(DATA EXTRACT)
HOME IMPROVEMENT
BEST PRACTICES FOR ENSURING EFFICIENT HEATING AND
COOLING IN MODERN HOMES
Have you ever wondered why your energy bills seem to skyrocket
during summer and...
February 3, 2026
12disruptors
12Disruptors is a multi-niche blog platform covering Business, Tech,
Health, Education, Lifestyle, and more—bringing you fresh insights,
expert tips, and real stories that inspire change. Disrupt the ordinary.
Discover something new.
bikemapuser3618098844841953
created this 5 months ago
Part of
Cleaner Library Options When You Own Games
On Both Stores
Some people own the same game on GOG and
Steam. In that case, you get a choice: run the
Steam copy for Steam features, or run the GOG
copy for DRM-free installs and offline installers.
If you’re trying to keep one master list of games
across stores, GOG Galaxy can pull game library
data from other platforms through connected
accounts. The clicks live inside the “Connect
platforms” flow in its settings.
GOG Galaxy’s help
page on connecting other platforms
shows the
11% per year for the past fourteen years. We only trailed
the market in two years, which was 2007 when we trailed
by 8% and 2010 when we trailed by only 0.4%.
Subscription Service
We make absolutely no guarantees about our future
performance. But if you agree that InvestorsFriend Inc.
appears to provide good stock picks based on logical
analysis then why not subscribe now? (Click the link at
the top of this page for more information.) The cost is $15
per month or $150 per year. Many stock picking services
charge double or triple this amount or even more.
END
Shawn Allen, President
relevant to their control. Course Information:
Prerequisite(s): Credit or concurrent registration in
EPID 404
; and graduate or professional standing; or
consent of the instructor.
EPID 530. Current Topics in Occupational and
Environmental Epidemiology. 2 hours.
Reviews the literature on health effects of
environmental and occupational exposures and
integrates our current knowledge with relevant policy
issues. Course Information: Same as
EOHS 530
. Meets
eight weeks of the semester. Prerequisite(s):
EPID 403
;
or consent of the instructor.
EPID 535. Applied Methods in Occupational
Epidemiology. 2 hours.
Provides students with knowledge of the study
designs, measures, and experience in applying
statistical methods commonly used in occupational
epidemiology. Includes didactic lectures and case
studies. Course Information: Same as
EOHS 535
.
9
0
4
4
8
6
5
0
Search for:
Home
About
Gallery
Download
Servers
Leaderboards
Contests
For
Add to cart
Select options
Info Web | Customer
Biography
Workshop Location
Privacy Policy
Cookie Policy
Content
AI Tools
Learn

(PROBLEM TO SOLVE) In the records above, some lines hold the word "trailed". Say how many, and nothing more.

(RESULT OF THE TASK) 3